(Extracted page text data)
━━━━━━━━━━━━━━━━

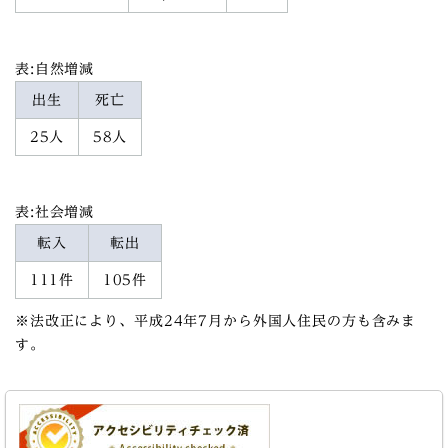
表:自然増減
出生
死亡
25人
58人
表:社会増減
転入
転出
111件
105件
※法改正により、平成24年7月から外国人住民の方も含みま
す。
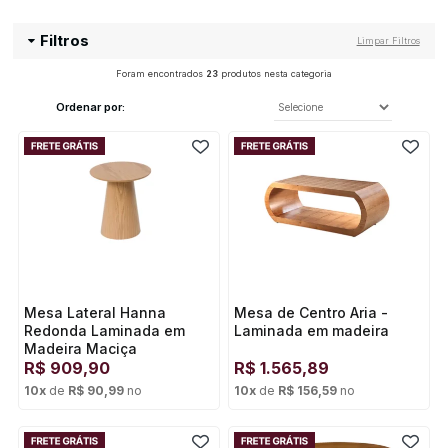
Filtros
Limpar Filtros
Foram encontrados
23
produtos nesta categoria
Ordenar por:
Mesa Lateral Hanna
Mesa de Centro Aria -
Redonda Laminada em
Laminada em madeira
Madeira Maciça
R$
909,90
R$
1.565,89
10
x
de
R$ 90,99
no
10
x
de
R$ 156,59
no
Cartão de crédito
Cartão de crédito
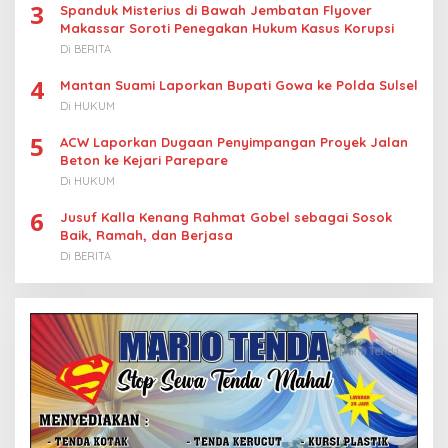
3
Spanduk Misterius di Bawah Jembatan Flyover
Makassar Soroti Penegakan Hukum Kasus Korupsi
Di BERITA
4
Mantan Suami Laporkan Bupati Gowa ke Polda Sulsel
Di HUKUM
5
ACW Laporkan Dugaan Penyimpangan Proyek Jalan
Beton ke Kejari Parepare
Di HUKUM
6
Jusuf Kalla Kenang Rahmat Gobel sebagai Sosok
Baik, Ramah, dan Berjasa
Di BERITA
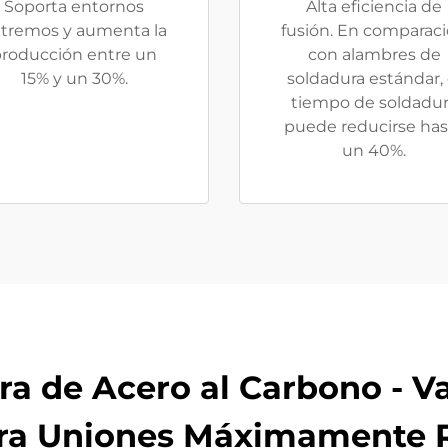
Soporta entornos
Alta eficiencia de
tremos y aumenta la
fusión. En comparac
roducción entre un
con alambres de
15% y un 30%.
soldadura estándar, 
tiempo de soldadu
puede reducirse has
un 40%.
ra de Acero al Carbono - V
ara Uniones Máximamente R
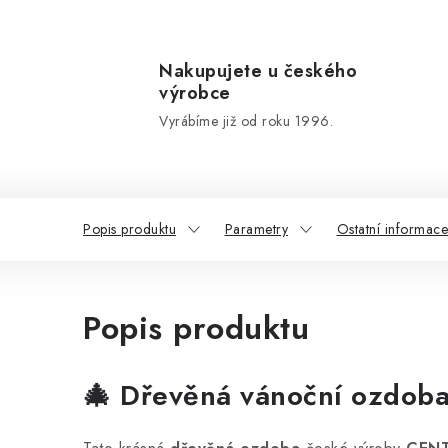
Nakupujete u českého
výrobce
Vyrábíme již od roku 1996.
Popis produktu
Parametry
Ostatní informace
Popis produktu
🎄
Dřevěná vánoční ozdoba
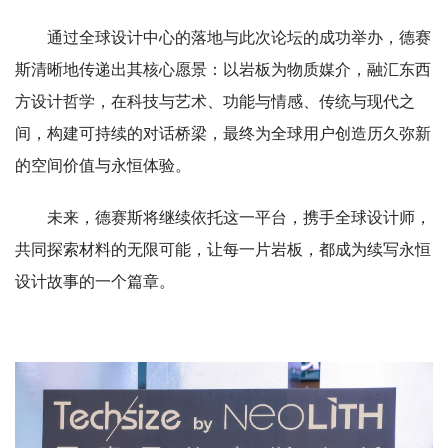
通过全球设计中心的落地与此次论坛的成功举办，德赛
斯清晰地传递出其核心愿景：以岩板为物质媒介，融汇东西
方设计哲学，在科技与艺术、功能与情感、传统与现代之
间，构建可持续的对话桥梁，最终为全球用户创造历久弥新
的空间价值与永恒体验。
未来，德赛斯将继续依托这一平台，携手全球设计师，
共同探索材料的无限可能，让每一片岩板，都成为续写永恒
设计故事的一个篇章。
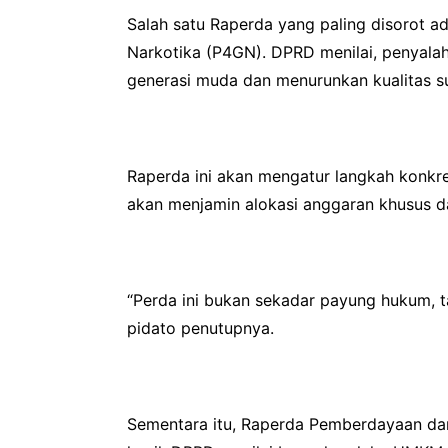
Salah satu Raperda yang paling disorot 
Narkotika (P4GN). DPRD menilai, penyala
generasi muda dan menurunkan kualitas 
Raperda ini akan mengatur langkah konkret
akan menjamin alokasi anggaran khusus 
“Perda ini bukan sekadar payung hukum, 
pidato penutupnya.
Sementara itu, Raperda Pemberdayaan dan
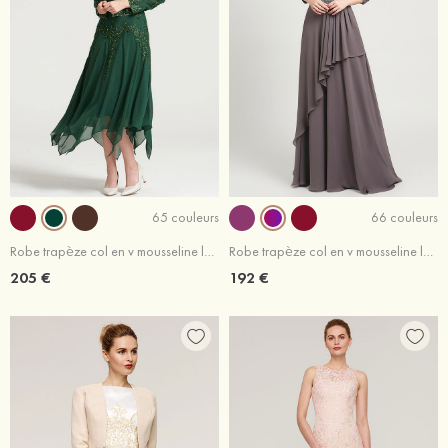
65 couleurs
66 couleurs
Robe trapèze col en v mousseline longueur mollet robe de mère de la mariée avec appliqué perle veste
Robe trapèze col en v mousseline longueur ras du sol robe de mère de la mariée avec perle dentelle plissé paillettes
205 €
192 €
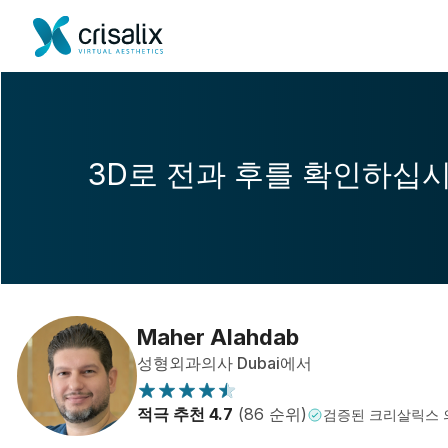
3D로 전과 후를 확인하십
Maher Alahdab
성형외과의사 Dubai에서
적극 추천 4.7
(86 순위)
검증된 크리살릭스 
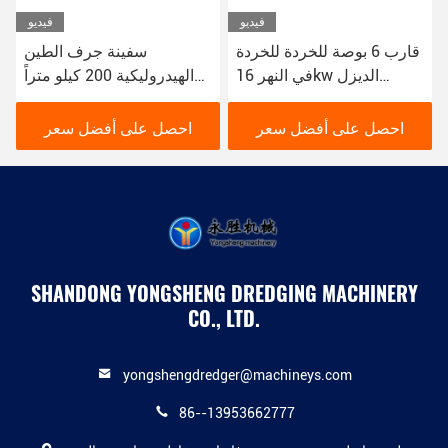
فيديو
فيديو
قارب 6 بوصة للخردة للخردة
سفينة جرف الطين
في النهر 16kw الديزل
الهيدروليكية 200 كيلو متراً
الهيدروليكية
في الساعة 16 كيلوواط
اللون الأحمر المستخدم في
احصل على أفضل سعر
احصل على أفضل سعر
جرف الأنهار
SHANDONG YONGSHENG DREDGING MACHINERY
CO., LTD.
yongshengdredger@machineys.com
86--13953662777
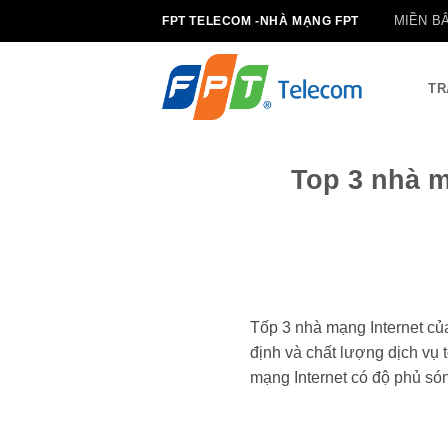
Bỏ
MIỀN B
FPT TELECOM -NHÀ MẠNG FPT
qua
nội
dung
TR
Top 3 nhà m
Tốp 3 nhà mạng Internet củ
định và chất lượng dịch vụ t
mạng Internet có độ phủ sóng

━━━━━━━━━━━━━━━━

TASK BRIEF: Leave out the pictures and print every line of the data exactly.

ANSWER TO THE EXERCISE:
表:自然増減
出生
死亡
25人
58人
表:社会増減
転入
転出
111件
105件
※法改正により、平成24年7月から外国人住民の方も含みま
す。
Filtros
Limpar Filtros
Foram encontrados
23
produtos nesta categoria
Ordenar por:
Mesa Lateral Hanna
Mesa de Centro Aria -
Redonda Laminada em
Laminada em madeira
Madeira Maciça
R$
909,90
R$
1.565,89
10
x
de
R$ 90,99
no
10
x
de
R$ 156,59
no
Cartão de crédito
Cartão de crédito
3
Spanduk Misterius di Bawah Jembatan Flyover
Makassar Soroti Penegakan Hukum Kasus Korupsi
Di BERITA
4
Mantan Suami Laporkan Bupati Gowa ke Polda Sulsel
Di HUKUM
5
ACW Laporkan Dugaan Penyimpangan Proyek Jalan
Beton ke Kejari Parepare
Di HUKUM
6
Jusuf Kalla Kenang Rahmat Gobel sebagai Sosok
Baik, Ramah, dan Berjasa
Di BERITA
Soporta entornos
Alta eficiencia de
tremos y aumenta la
fusión. En comparac
roducción entre un
con alambres de
15% y un 30%.
soldadura estándar, 
tiempo de soldadu
puede reducirse has
un 40%.
ra de Acero al Carbono - V
ara Uniones Máximamente R
Nakupujete u českého
výrobce
Vyrábíme již od roku 1996.
Popis produktu
Parametry
Ostatní informace
Popis produktu
🎄
Dřevěná vánoční ozdoba
通过全球设计中心的落地与此次论坛的成功举办，德赛
斯清晰地传递出其核心愿景：以岩板为物质媒介，融汇东西
方设计哲学，在科技与艺术、功能与情感、传统与现代之
间，构建可持续的对话桥梁，最终为全球用户创造历久弥新
的空间价值与永恒体验。
未来，德赛斯将继续依托这一平台，携手全球设计师，
共同探索材料的无限可能，让每一片岩板，都成为续写永恒
设计故事的一个篇章。
Salah satu Raperda yang paling disorot 
Narkotika (P4GN). DPRD menilai, penyala
generasi muda dan menurunkan kualitas 
Raperda ini akan mengatur langkah konkret
akan menjamin alokasi anggaran khusus 
“Perda ini bukan sekadar payung hukum, 
pidato penutupnya.
Sementara itu, Raperda Pemberdayaan dan
65 couleurs
66 couleurs
Robe trapèze col en v mousseline longueur mollet robe de mère de la mariée avec appliqué perle veste
Robe trapèze col en v mousseline longueur ras du sol robe de mère de la mariée avec perle dentelle plissé paillettes
205 €
192 €
3D로 전과 후를 확인하십
Maher Alahdab
성형외과의사 Dubai에서
적극 추천 4.7
(86 순위)
검증된 크리살릭스 
فيديو
فيديو
قارب 6 بوصة للخردة للخردة
سفينة جرف الطين
في النهر 16kw الديزل
الهيدروليكية 200 كيلو متراً
الهيدروليكية
في الساعة 16 كيلوواط
اللون الأحمر المستخدم في
احصل على أفضل سعر
احصل على أفضل سعر
جرف الأنهار
SHANDONG YONGSHENG DREDGING MACHINERY
CO., LTD.
yongshengdredger@machineys.com
86--13953662777
Bỏ
MIỀN B
FPT TELECOM -NHÀ MẠNG FPT
qua
nội
dung
TR
Top 3 nhà m
Tốp 3 nhà mạng Internet củ
định và chất lượng dịch vụ t
mạng Internet có độ phủ sóng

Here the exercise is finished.